Cash-Secured Puts: How to Generate Weekly Premium Income
Selling a cash-secured put (CSP) means agreeing to buy 100 shares of a stock at a specific price (the strike) by a specific date, in exchange for receiving a premium upfront. Done correctly, it's one of the most consistent income strategies available to retail traders.
In the ExpiredOptions portfolio: Cash-secured puts are sold every week across a diverse set of tickers. In 2024, over 1,400 options contracts were sold — generating $47,640 in total premium income for the year. In 2025, that number grew to over $68,000 across more than 1,700 contracts.
How a Cash-Secured Put Works
When you sell a put option, you receive a cash premium immediately. In exchange, you're obligated to purchase 100 shares of the stock at the strike price if the buyer exercises the option. "Cash-secured" means you hold enough cash in your account to cover that potential purchase — so you're never borrowing on margin.
Example: Stock ABC trades at $50. You sell a $45 put with 14 days to expiration for $0.65 per share, collecting $65 in premium (100 shares × $0.65). You hold $4,500 in cash as collateral. If the stock stays above $45 at expiration, the option expires worthless and you keep the $65. If the stock drops below $45, you're assigned and purchase 100 shares at $45 — effectively buying the stock at a $4.35 cost basis ($45 strike − $0.65 premium received).
Strike Selection: How Far Out-of-the-Money?
Strike selection determines the balance between premium collected and probability of assignment. The further out-of-the-money your strike, the lower the premium — but the lower the chance of being assigned. There are three common frameworks:
- Conservative (delta 0.15–0.25): Strikes 15–25% below the current price. Low assignment risk, lower premiums. Good for stocks you don't want to own.
- Moderate (delta 0.25–0.35): The most common range. Balances premium with a meaningful buffer below market price. Works best on stocks you're willing to hold if assigned.
- Aggressive (delta 0.35–0.50): Strikes close to the current price. Maximum premium but real assignment probability. Only appropriate on stocks you actively want to buy at that level.
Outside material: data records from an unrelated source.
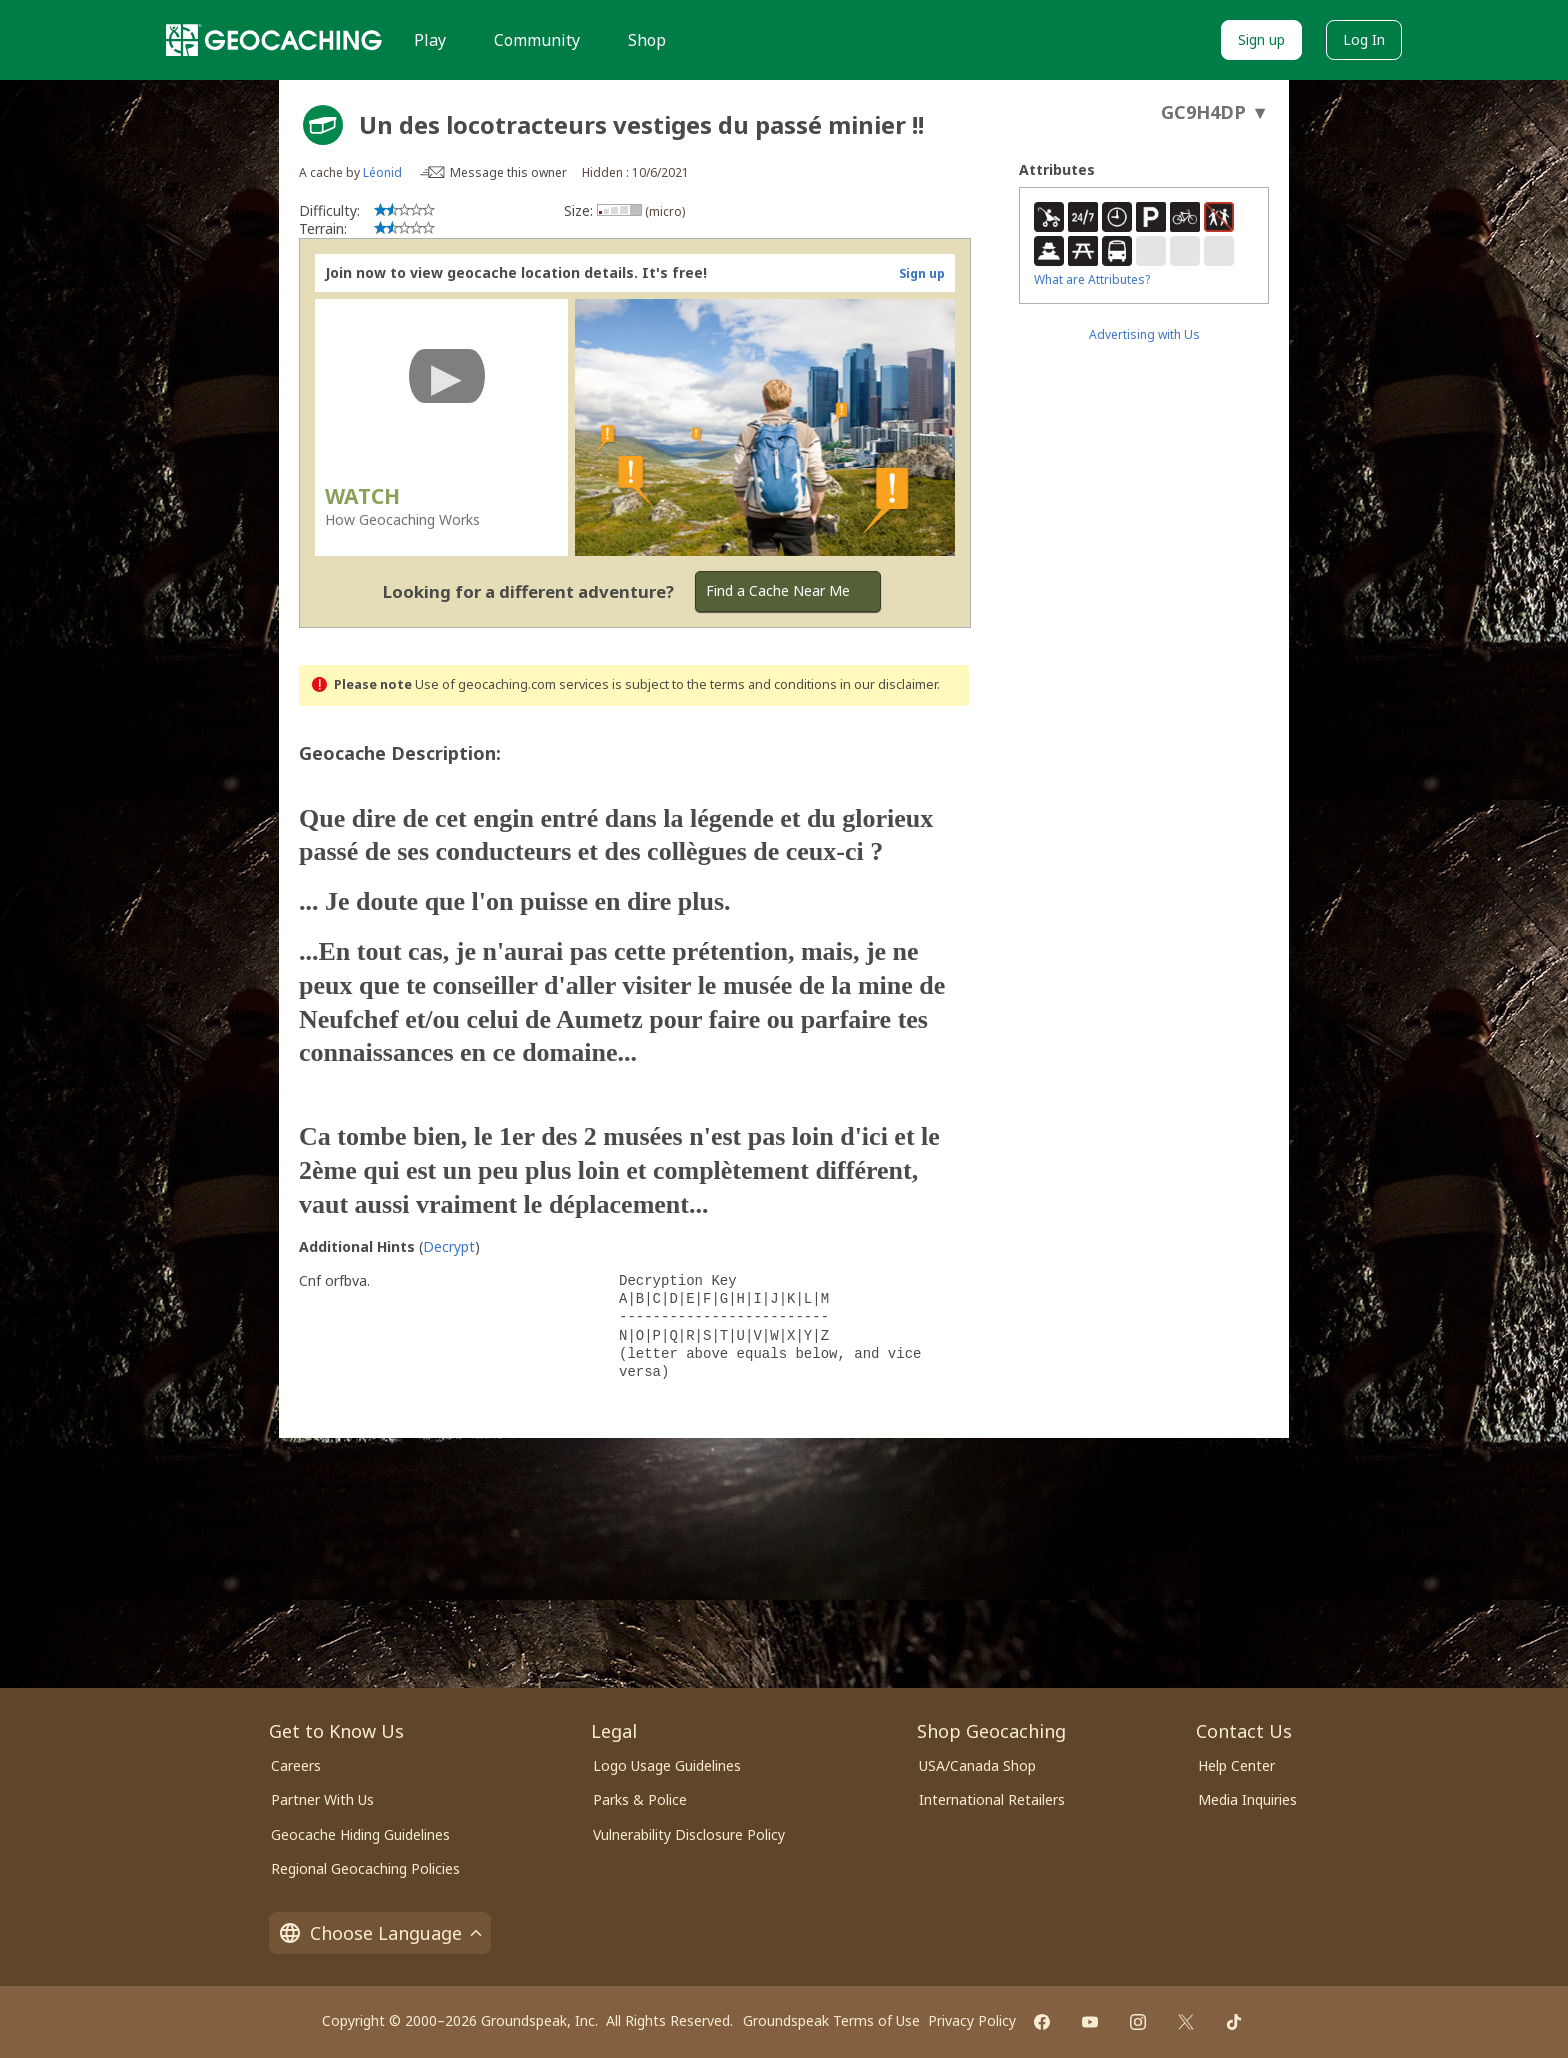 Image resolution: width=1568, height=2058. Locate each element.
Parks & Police (640, 1799)
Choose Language (380, 1933)
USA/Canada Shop (977, 1765)
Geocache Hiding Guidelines (360, 1834)
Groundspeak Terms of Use (831, 2020)
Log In (1364, 39)
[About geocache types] (323, 125)
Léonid (382, 172)
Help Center (1236, 1765)
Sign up (1261, 39)
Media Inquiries (1247, 1799)
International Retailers (992, 1799)
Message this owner (508, 172)
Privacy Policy (972, 2020)
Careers (296, 1765)
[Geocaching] (274, 40)
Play (430, 40)
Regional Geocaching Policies (365, 1868)
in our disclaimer (888, 684)
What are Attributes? (1092, 279)
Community (537, 40)
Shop (647, 40)
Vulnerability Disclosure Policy (689, 1834)
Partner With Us (322, 1799)
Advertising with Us (1144, 334)
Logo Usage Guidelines (667, 1765) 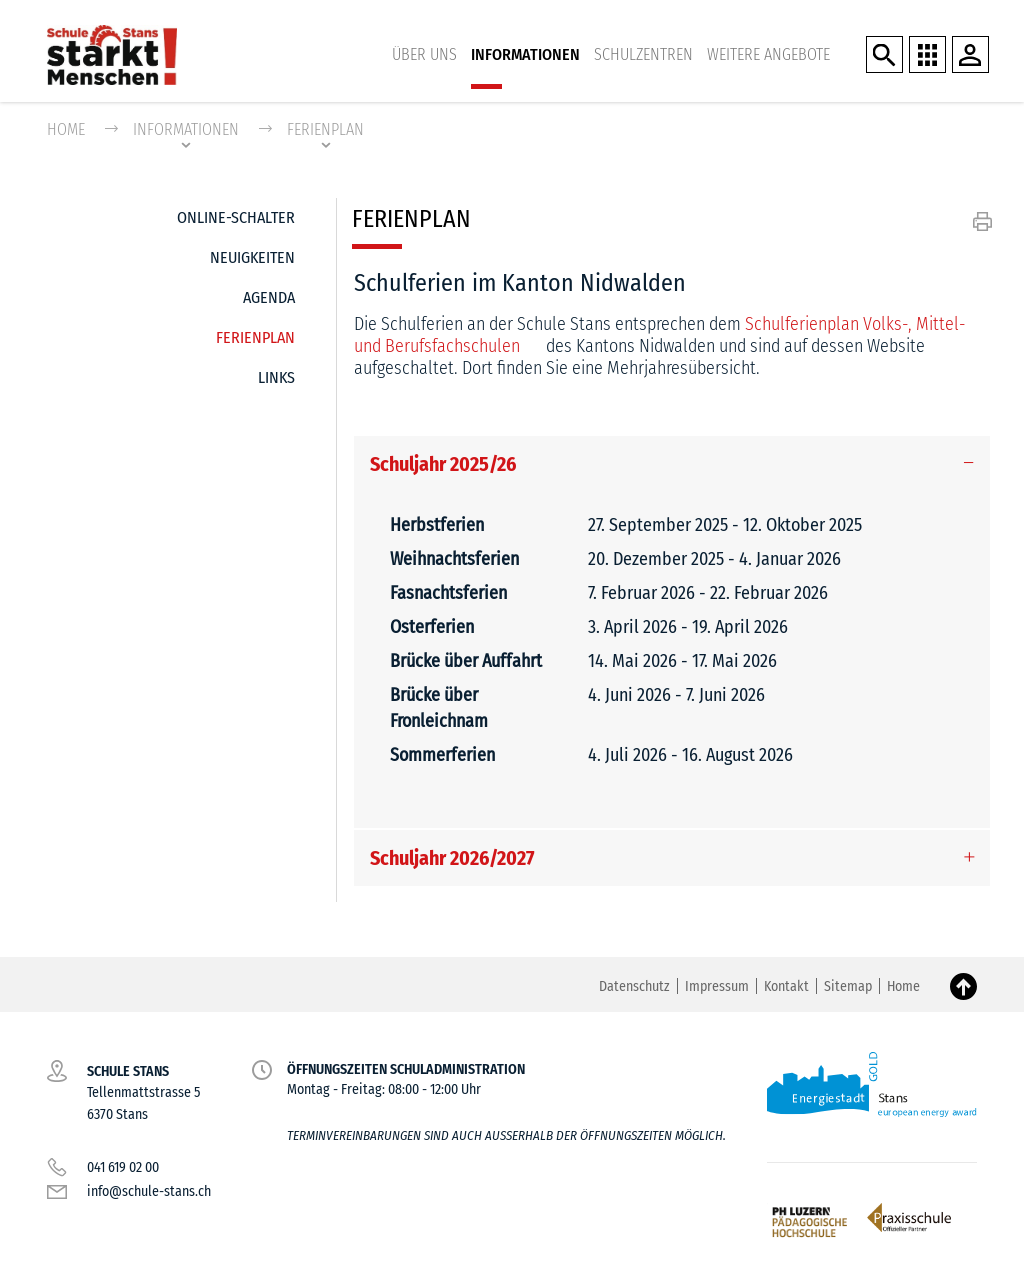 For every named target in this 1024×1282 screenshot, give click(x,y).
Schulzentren (643, 54)
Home (66, 130)
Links (276, 378)
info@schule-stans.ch (149, 1192)
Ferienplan (255, 333)
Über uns (424, 54)
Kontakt (786, 987)
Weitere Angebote (768, 54)
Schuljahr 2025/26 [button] (443, 465)
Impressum (717, 987)
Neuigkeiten (252, 258)
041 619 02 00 (123, 1168)
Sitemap (848, 987)
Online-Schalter (236, 218)
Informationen (525, 54)
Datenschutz (634, 987)
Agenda (269, 298)
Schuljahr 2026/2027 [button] (452, 859) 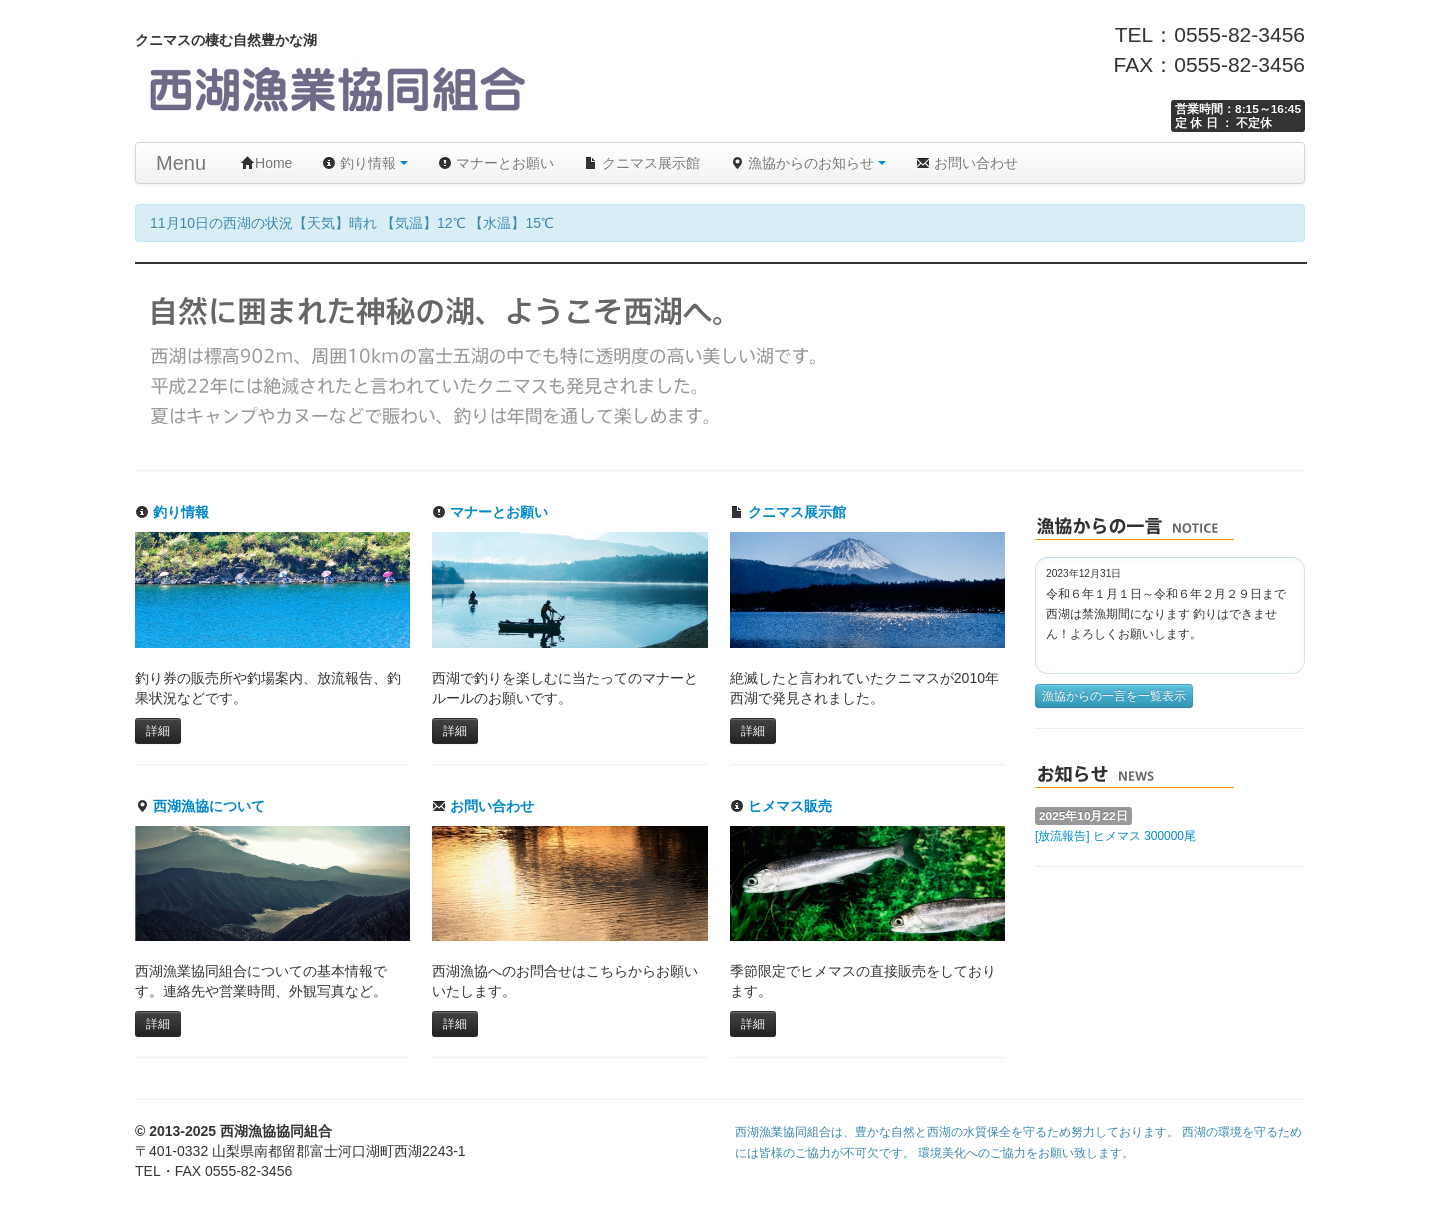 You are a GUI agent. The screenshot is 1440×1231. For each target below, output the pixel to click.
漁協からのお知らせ (808, 163)
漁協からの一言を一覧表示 (1114, 696)
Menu (181, 163)
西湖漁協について (200, 806)
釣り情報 (365, 163)
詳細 (158, 731)
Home (266, 163)
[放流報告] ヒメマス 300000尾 (1115, 836)
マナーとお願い (496, 163)
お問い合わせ (967, 163)
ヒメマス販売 (781, 806)
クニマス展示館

At ExpiredOptions, most CSPs are sold in the moderate range — targeted at stocks already held in inventory or ones that would be welcome additions at a discounted price.
Expiration: Why 7–21 DTE?
DTE (Days to Expiration) has a dramatic effect on how theta decay works. Options lose time value fastest in the final 30 days of their life — and even faster in the final 7 days. Selling options in the 7–21 DTE window puts you in the zone of maximum theta decay acceleration, meaning you collect premium that erodes quickly in your favor.
Many traders prefer the weekly cycle (7 DTE) for maximum turnover — collecting premium 52 times per year rather than 12. Others use the bi-weekly or monthly cycle for less monitoring overhead. The right answer depends on how actively you want to manage positions.
What to Do When a Position Goes Against You: Rolling
Sometimes the stock drops toward your strike before expiration. You have three options:
- Let it expire and take assignment. You buy the shares at the strike. If you wanted to own the stock anyway, this is fine — your effective cost basis is the strike minus premium received.
- Close the position (buy to close). Buy back the put at a loss to limit further risk. Best when the stock is in free fall and you've changed your thesis on the name.
- Roll the position. Buy back the current put and simultaneously sell a new put at a lower strike and/or later expiration date — collecting net additional premium. Rolling buys time for the stock to recover without realizing a loss.
Rolling is a powerful tool but it has limits. If you roll repeatedly on a stock that's in structural decline, you accumulate an increasingly large obligation at a price well above market. Always reassess the underlying thesis before rolling.
The Math: What Makes This Compound Over Time?
The compounding effect comes from reinvesting premium. Every week you collect $65, $120, $200 in premium across multiple tickers. That premium goes directly into the account's cash balance, which increases your capacity to secure larger or more positions the following week. Over 12 months, this creates an accelerating income curve — the more premium in the account, the more collateral available, the larger the weekly income potential.
In 2023, the portfolio collected $23,132 in premium. By 2024, it grew to $47,640. By 2025, over $68,000 — nearly triple the 2023 figure — driven entirely by reinvested compounding, not capital additions.
Key Risks
- Assignment risk. You may be obligated to buy shares at your strike even if the stock has fallen significantly below it. Always sell CSPs only on stocks you're willing to own.
- Opportunity cost. The cash reserved as collateral earns no additional return while it's locked up. High-yield savings accounts partially offset this.
- Tail risk in crashes. A market-wide crash can push many positions below their strikes simultaneously. Portfolio diversification across many uncorrelated tickers reduces this risk significantly.
⚠️ This article is for educational purposes only. Options trading involves substantial risk of loss. Past performance does not guarantee future results. Not financial advice.